→ **Given records**

──────────

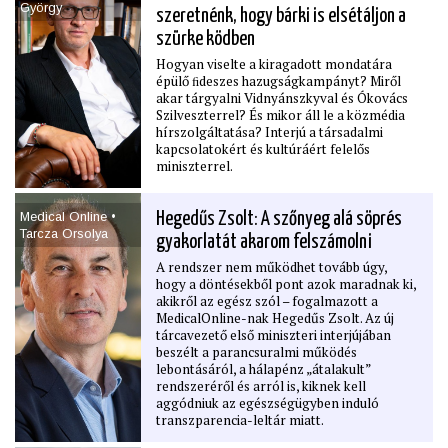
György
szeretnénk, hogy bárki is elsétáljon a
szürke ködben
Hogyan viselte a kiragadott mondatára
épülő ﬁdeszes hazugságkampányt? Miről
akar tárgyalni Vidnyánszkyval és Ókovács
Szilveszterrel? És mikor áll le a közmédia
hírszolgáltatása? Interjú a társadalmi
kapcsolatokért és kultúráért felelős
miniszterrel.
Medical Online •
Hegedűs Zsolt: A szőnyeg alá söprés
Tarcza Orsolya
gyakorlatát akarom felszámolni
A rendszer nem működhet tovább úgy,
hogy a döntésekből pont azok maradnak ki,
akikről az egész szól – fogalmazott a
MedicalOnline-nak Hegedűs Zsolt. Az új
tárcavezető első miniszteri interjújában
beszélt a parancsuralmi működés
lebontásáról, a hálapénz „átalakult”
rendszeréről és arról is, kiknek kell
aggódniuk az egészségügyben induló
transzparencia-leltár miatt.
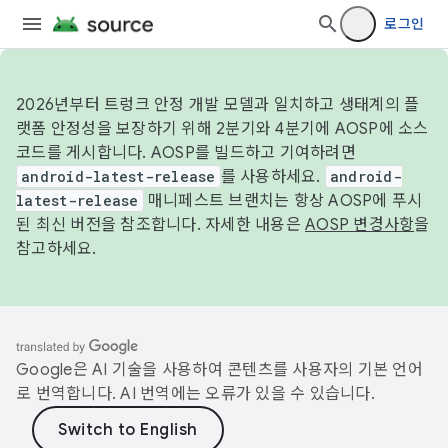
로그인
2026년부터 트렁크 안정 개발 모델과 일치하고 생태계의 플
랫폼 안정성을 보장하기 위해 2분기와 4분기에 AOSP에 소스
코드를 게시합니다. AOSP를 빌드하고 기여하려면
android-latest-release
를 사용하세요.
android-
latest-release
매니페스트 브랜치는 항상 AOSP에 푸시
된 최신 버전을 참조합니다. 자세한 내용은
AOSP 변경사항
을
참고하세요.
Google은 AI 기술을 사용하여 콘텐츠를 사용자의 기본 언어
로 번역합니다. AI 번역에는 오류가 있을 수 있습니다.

──────────

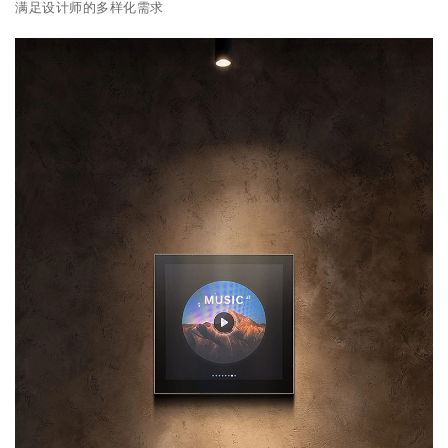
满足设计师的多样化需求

──────────

→ **Work instructions**
Using the data above, repeat exactly the lines that begin at the line with "코드를 게시합니다. AOSP를 빌드하고 기여하려면" and end at the line with "로 번역합니다. AI 번역에는 오류가 있을 수 있습니다.", both ends included.

→ **Written reply**
코드를 게시합니다. AOSP를 빌드하고 기여하려면
android-latest-release
를 사용하세요.
android-
latest-release
매니페스트 브랜치는 항상 AOSP에 푸시
된 최신 버전을 참조합니다. 자세한 내용은
AOSP 변경사항
을
참고하세요.
Google은 AI 기술을 사용하여 콘텐츠를 사용자의 기본 언어
로 번역합니다. AI 번역에는 오류가 있을 수 있습니다.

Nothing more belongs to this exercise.